GR: Detesto. Gosto muito das pessoas, mas tenho horror à vida social. Não tenho paciência para aturá-la. Não gosto de frequentar a vida social, tenho logo vontade de escrever. Quando ando de ônibus estou sempre planejando algum trabalho. Concatenando ideias. Prefiro muito as montanhas ao mar. O campo agrada-me imensamente.

GC: Como ficcionista, qual a sua obra de que mais gosta?

GR: Eu gosto mais da história “Campo geral”, a primeira novela do livro Corpo de baile. Toda vez que releio esta história, enchem-me os olhos de lágrimas. Ela é assim mais forte do que eu, pois comove-me.

GC: O senhor trabalha lentamente as suas obras?

GR: Trabalho, porque eu retoco muito. Trabalho com “vagareza rapidez”, ou “rápida lentidão”.

GC: Quais os seus planos para o futuro? Tem algum livro em preparo?

GR: Eu não faço nunca planos. Mas, no momento, tenho um livro de novelas em preparo. Estou agora colaborando no jornal médico Pulso, que circula entre os médicos do Brasil inteiro.

Escrevo neste jornal contos de página e meia. Numa semana sai um artigo meu, na outra, um do Carlos Drummond de Andrade.

Acho o conto um excelente exercício de despojamento. Cada palavra tem de ser justa como um bordado delicado.

GC: Como vê o êxito de suas obras no estrangeiro, em traduções?

GR – Inesperado, uma surpresa que muito me comove, mas tive a sorte de ter excelentes tradutores. Vai sair este ano Sagarana em inglês, nos Estados Unidos, e a tradutora consultou-me muito.

GC: Como concilia o seu trabalho de diplomata e de escritor?

GR: Tirando muito o meu tempo de divertimento. Sacrifico os fins de semana, feriados e fico até tarde à noite.

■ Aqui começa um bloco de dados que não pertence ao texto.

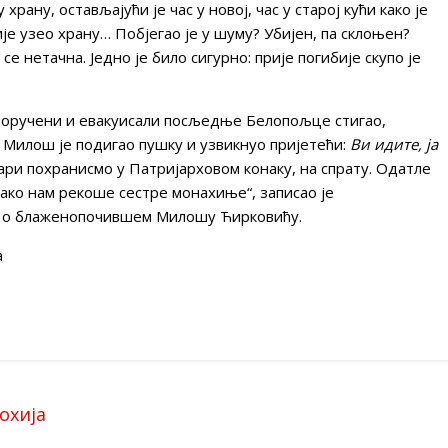
ану, остављајући је час у новој, час у старој кући како је
је узео храну… Побјегао је у шуму? Убијен, па склоњен?
се нетачна. Једно је било сигурно: прије погибије скупо је
 испоручени и евакуисали посљедње Белопољце стигао,
. Милош је подигао пушку и узвикнуо пријетећи:
Ви идите, ја
ари похранисмо у Патријарховом конаку, на спрату. Одатле
како нам рекоше сестре монахиње“, записао је
 о блаженопочившем Милошу Ћирковићу.
а
охија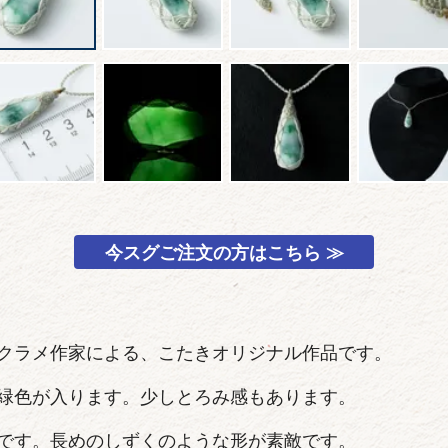
今スグご注文の方はこちら ≫
クラメ作家による、こたきオリジナル作品です。
緑色が入ります。少しとろみ感もあります。
です。長めのしずくのような形が素敵です。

GC: Quais os escritores brasileiros do passado e do presente que mais admira?

GR: Acho muito difícil responder assim, pois não tenho fanatismo por nenhum escritor do passado. Todos ensinam muita coisa. Machado de Assis, por exemplo, José de Alencar, Pompeia, Aluísio Azevedo. Ainda Bernardo Guimarães, o presente, faria uma longa lista. Entre muitos, poderia mencionar Monteiro Lobato, José Lins do Rego, não tenho preferência marcada. Na poesia, poderia citar Gonçalves Dias, Castro Alves, Alphonsus de Guimaraens e Bilac.

GC: Acha que a literatura brasileira já pode ser encarada como original e autônoma?

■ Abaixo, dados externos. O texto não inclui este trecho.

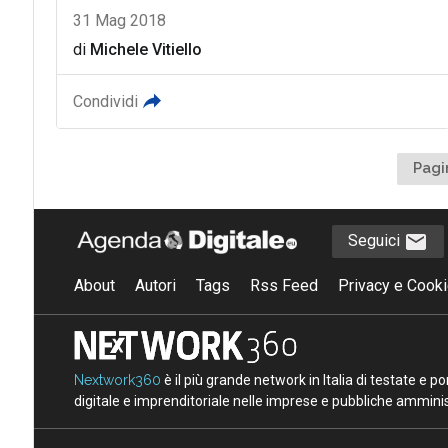
31 Mag 2018
di
Michele Vitiello
Condividi
Pagi
Seguici
About
Autori
Tags
Rss Feed
Privacy e Cooki
Nextwork360
è il più grande network in Italia di testate e 
digitale e imprenditoriale nelle imprese e pubbliche amminist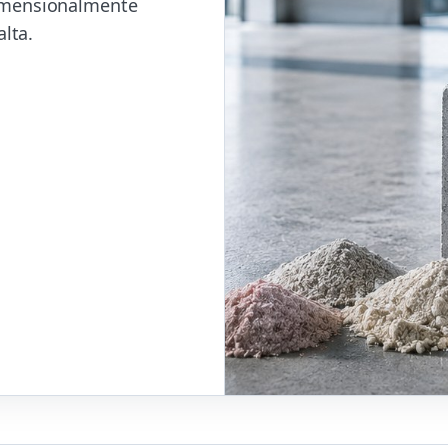
dimensionalmente
alta.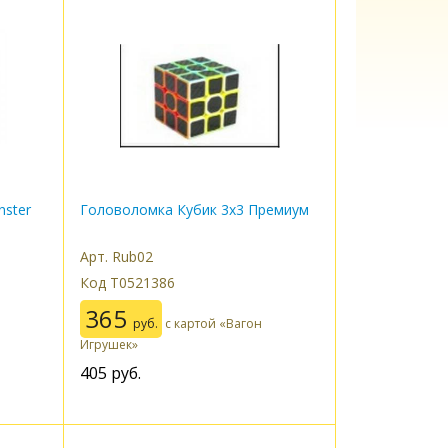
ster
Головоломка Кубик 3х3 Премиум
Арт. Rub02
Код Т0521386
365
руб.
с картой «Вагон
Игрушек»
405
руб.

GR: Quase. Está fazendo força para isso.

GC: Qual o romance que mais admira na literatura brasileira?

GR: O Cortiço, de Aluísio Azevedo, e D. Casmurro, de Machado.

GC: Quais os livros da literatura universal que mais admira?

GR: A Divina Comédia (Dante), Os Irmãos Karamazov (Dostoiévski), A Ilha do Tesouro (Stevenson), Macbeth (Shakespeare), D. Quixote (Cervantes), Os Miseráveis (Victor Hugo), Dr. Fausto (Thomas Mann), A Relíquia (Eça de Queirós), Contos (Andersen).

Citei 9, pois é meu número de sorte. Ou então 7. Sou religioso e supersticioso.

GC: Qual a obra de arte universal que mais o impressionou?

GR: O que muito me impressionou foram: os quadros de Tintoretto, em Veneza, todos os de Velázquez e os quadros de Tiepolo.

GC: Que brasileiro mais o impressionou no passado como figura humana?

GR: Borba Gato – bandeirante paulista, genro de Fernão Dias Paes.

GC: Dos personagens da sua obra, qual o de que mais gosta?

GR: Maria da Glória (Corpo de baile), Miguilim (Corpo de baile), Manuelzão (Corpo de baile), Zé Bebelo (Grande Sertão), Manuel Fulô (Sagarana).

GC: Como se sentiu com a eleição para a Academia Brasileira de Letras?

GR: Honrado e feliz, como todo escritor teria que sentir.

Antes de me despedir, Guimarães Rosa me mostrou as diversas edições de suas obras em alemão, italiano, inglês e francês.

Estava terminada a entrevista, e eu me retirei encantada com o nobre ambiente daquele palácio e com a nobreza daquele grande espírito.


* Graça Coutinho é artista plástica.